Azul A320neo Suffers Engine Troubles Departing Rio De Janeiro

An Azul Airbus departing Rio de Janeiro’s Santos Dumont Airport on Monday experienced a bird strike incident. The…

Azul A320neo Suffers Engine Troubles Departing Rio De Janeiro

An Azul Airbus departing Rio de Janeiro’s Santos Dumont Airport on Monday experienced a bird strike incident. The birds damaged the plane’s left engine. The incident forced the pilots to declare an emergency and land at a nearby airport.

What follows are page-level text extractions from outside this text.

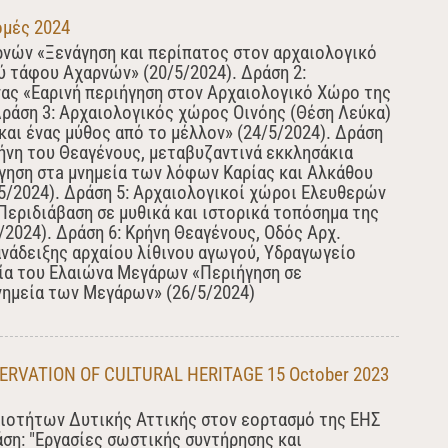
ομές 2024
νών «Ξενάγηση και περίπατος στον αρχαιολογικό
 τάφου Αχαρνών» (20/5/2024). Δράση 2:
ας «Εαρινή περιήγηση στον Αρχαιολογικό Χώρο της
 Δράση 3: Αρχαιολογικός χώρος Οινόης (Θέση Λεύκα)
και ένας μύθος από το μέλλον» (24/5/2024). Δράση
ήνη του Θεαγένους, μεταβυζαντινά εκκλησάκια
γηση στa μνημεία των λόφων Καρίας και Αλκάθου
5/2024). Δράση 5: Αρχαιολογικοί χώροι Ελευθερών
εριδιάβαση σε μυθικά και ιστορικά τοπόσημα της
/2024). Δράση 6: Κρήνη Θεαγένους, Οδός Αρχ.
νάδειξης αρχαίου λίθινου αγωγού, Υδραγωγείο
ία του Ελαιώνα Μεγάρων «Περιήγηση σε
νημεία των Μεγάρων» (26/5/2024)
RVATION OF CULTURAL HERITAGE 15 October 2023
ιοτήτων Δυτικής Αττικής στον εορτασμό της ΕΗΣ
ση: "Εργασίες σωστικής συντήρησης και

An Azul A320-200neo diverted on Monday after a bird strike incident. Photo: Airbus

Azul bird strike incident causes engine compressor stalls

According to a report in The Aviation Herald, An Azul Linhas Aereas Airbus A320-200N was departing Rio de Janeiro and heading to Brasilia. The report identified the aircraft as PR-YRY. That aircraft is leased and has been with Azul since January 2019. Azul regulars may know the plane better by its name Azul Avante!

The Airbus A320neo was operating flight AD4800. That flight is the scheduled 06:30 departure from Santos Dumont Airport. Normally, it takes just under two hours to fly across to Brasilia.

On Monday, the flight was on its initial climb out of Rio de Janeiro when the pilots declared an emergency. According to The Aviation Herald, the bird strike incident caused compressor stalls of the aircraft’s left-hand engine.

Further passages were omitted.